Getuige Bos heeft verklaard dat hij vanaf het balkon van zijn woning aan de Mgr. Nolenslaan alarmlichten van een auto vanaf de Loeffstraat zag en dat hij vervolgens een man vanuit de Loeffstraat zag komen lopen. De getuige heeft verklaard dat hij met deze man aan het praten was en dat op enig moment de politie het gesprek overnam. Deze man bleek de verdachte te zijn. Hij was gekleed in een zwart shirt en een zwarte korte broek en hield een zwarte pet in zijn hand.
De getuigen hebben verklaard dat de man die zij zagen inbreken in auto’s ongeveer 1,70 meter lang was met een blanke huidskleur en dat hij de volgende kleding droeg: een korte donkerkleurige/zwarte broek, een donkerkleurig T-shirt en een donkerkleurige/zwarte pet.
In de Loeffstraat is in de nacht van 18 op 19 augustus 2020 een grijskleurige mountainbike aangetroffen met aan het stuur een witte linnen tas. Deze fiets is door de politie meegenomen naar het politiebureau aan de [adres 1] . In de tas zaten naast het baken ook andere goederen die zijn weggenomen uit de auto’s die geparkeerd stonden op de Damlaan. Bij de insluitingsfouillering van de verdachte is een sleutel aangetroffen, die past op het slot dat aan het stuur van de aangetroffen mountainbike hing.
Uit de verklaringen van de getuigen van de inbraken op de Loeffstraat en de getuige op de Mgr Nolenslaan, volgt dat verdachte, die op de Mgr Nolenslaan is aangehouden, betrokken was bij de inbraken op de Loeffstraat. Uit het aantreffen van onder meer het baken in de witte linnen tas leidt de rechtbank af dat degene die deze tas bij zich had betrokken was bij de autoinbraken op de Damlaan.
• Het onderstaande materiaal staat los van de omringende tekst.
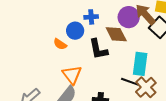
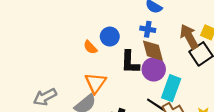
blue cross: (91, 17) -> (148, 29), moved
purple circle: (129, 17) -> (154, 69), moved

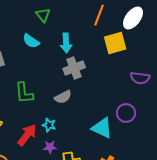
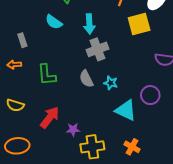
gray semicircle: (63, 97) -> (86, 79), turned 90
cyan star: (49, 125) -> (111, 83), moved

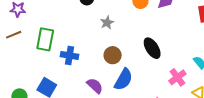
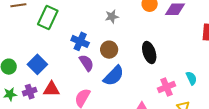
blue cross: (69, 56) -> (80, 41), moved
purple semicircle: (95, 86) -> (86, 63), moved

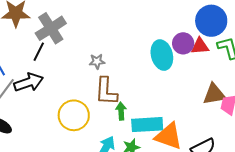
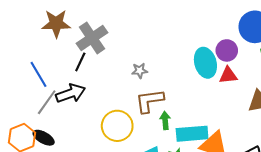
red triangle: (200, 46) -> (228, 75), moved
brown L-shape: (106, 91) -> (150, 101), turned 80

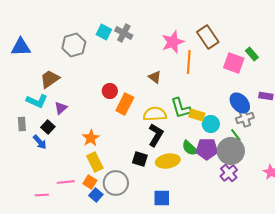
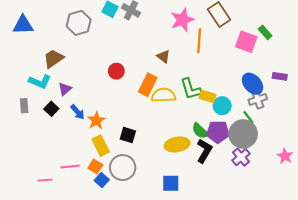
orange rectangle: (125, 104) -> (148, 85), moved
black L-shape: (156, 135) -> (204, 151), moved
blue arrow: (40, 142) -> (78, 112), moved
black square: (140, 159) -> (128, 135), moved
De verdachte heeft in zijn verhoor bij de politie en op de terechtzitting verklaard dat hij de fiets had geleend, maar dat deze eerder die nacht van hem was gestolen. Dit zou betekenen dat iemand die op verdachte lijkt en dezelfde kleding droeg als verdachte, eerder die nacht verdachtes fiets heeft gestolen en daarmee vervolgens autoinbraken heeft geplaagd twee straten van de plek waar verdachte is aangehouden op verdenking van het plegen van autoinbraken. Voor dit alteratieve scenario is dusdanig veel toeval nodig, dat de rechtbank dit niet aannemelijk acht. De onder 3 en 4 ten laste gelegde feiten zijn wettig en overtuigend bewezen.
4.4.
Bewijswaardering feit 7 (woninginbraak Mark Huizingapad)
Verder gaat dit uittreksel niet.